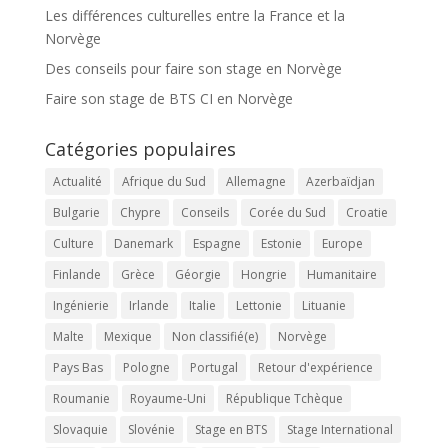
Les différences culturelles entre la France et la
Norvège
Des conseils pour faire son stage en Norvège
Faire son stage de BTS CI en Norvège
Catégories populaires
Actualité
Afrique du Sud
Allemagne
Azerbaïdjan
Bulgarie
Chypre
Conseils
Corée du Sud
Croatie
Culture
Danemark
Espagne
Estonie
Europe
Finlande
Grèce
Géorgie
Hongrie
Humanitaire
Ingénierie
Irlande
Italie
Lettonie
Lituanie
Malte
Mexique
Non classifié(e)
Norvège
Pays Bas
Pologne
Portugal
Retour d'expérience
Roumanie
Royaume-Uni
République Tchèque
Slovaquie
Slovénie
Stage en BTS
Stage International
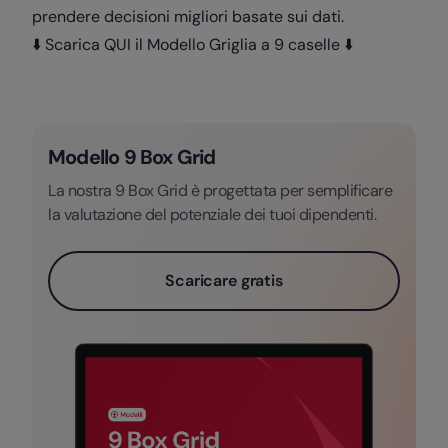
prendere decisioni migliori basate sui dati.
⬇️ Scarica QUI il Modello Griglia a 9 caselle ⬇️
Modello 9 Box Grid
La nostra 9 Box Grid è progettata per semplificare
la valutazione del potenziale dei tuoi dipendenti.
Scaricare gratis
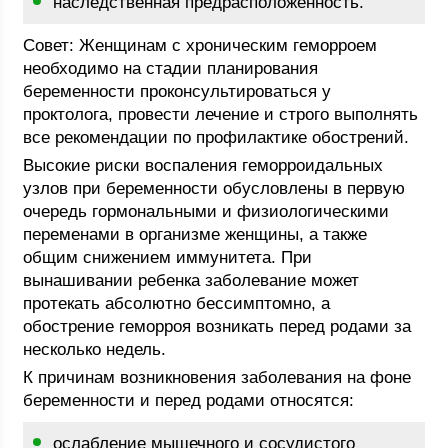
наследственная предрасположенность.
Совет: Женщинам с хроническим геморроем
необходимо на стадии планирования
беременности проконсультироваться у
проктолога, провести лечение и строго выполнять
все рекомендации по профилактике обострений.
Высокие риски воспаления геморроидальных
узлов при беременности обусловлены в первую
очередь гормональными и физиологическими
переменами в организме женщины, а также
общим снижением иммунитета. При
вынашивании ребенка заболевание может
протекать абсолютно бессимптомно, а
обострение геморроя возникать перед родами за
несколько недель.
К причинам возникновения заболевания на фоне
беременности и перед родами относятся:
ослабление мышечного и сосудистого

▬▬▬▬▬▬▬▬▬▬

PROBLEM TO SOLVE: With the pictures left aside, write out all of the records above exactly.

WORKED SOLUTION:
Les différences culturelles entre la France et la
Norvège
Des conseils pour faire son stage en Norvège
Faire son stage de BTS CI en Norvège
Catégories populaires
Actualité
Afrique du Sud
Allemagne
Azerbaïdjan
Bulgarie
Chypre
Conseils
Corée du Sud
Croatie
Culture
Danemark
Espagne
Estonie
Europe
Finlande
Grèce
Géorgie
Hongrie
Humanitaire
Ingénierie
Irlande
Italie
Lettonie
Lituanie
Malte
Mexique
Non classifié(e)
Norvège
Pays Bas
Pologne
Portugal
Retour d'expérience
Roumanie
Royaume-Uni
République Tchèque
Slovaquie
Slovénie
Stage en BTS
Stage International
prendere decisioni migliori basate sui dati.
⬇️ Scarica QUI il Modello Griglia a 9 caselle ⬇️
Modello 9 Box Grid
La nostra 9 Box Grid è progettata per semplificare
la valutazione del potenziale dei tuoi dipendenti.
Scaricare gratis
наследственная предрасположенность.
Совет: Женщинам с хроническим геморроем
необходимо на стадии планирования
беременности проконсультироваться у
проктолога, провести лечение и строго выполнять
все рекомендации по профилактике обострений.
Высокие риски воспаления геморроидальных
узлов при беременности обусловлены в первую
очередь гормональными и физиологическими
переменами в организме женщины, а также
общим снижением иммунитета. При
вынашивании ребенка заболевание может
протекать абсолютно бессимптомно, а
обострение геморроя возникать перед родами за
несколько недель.
К причинам возникновения заболевания на фоне
беременности и перед родами относятся:
ослабление мышечного и сосудистого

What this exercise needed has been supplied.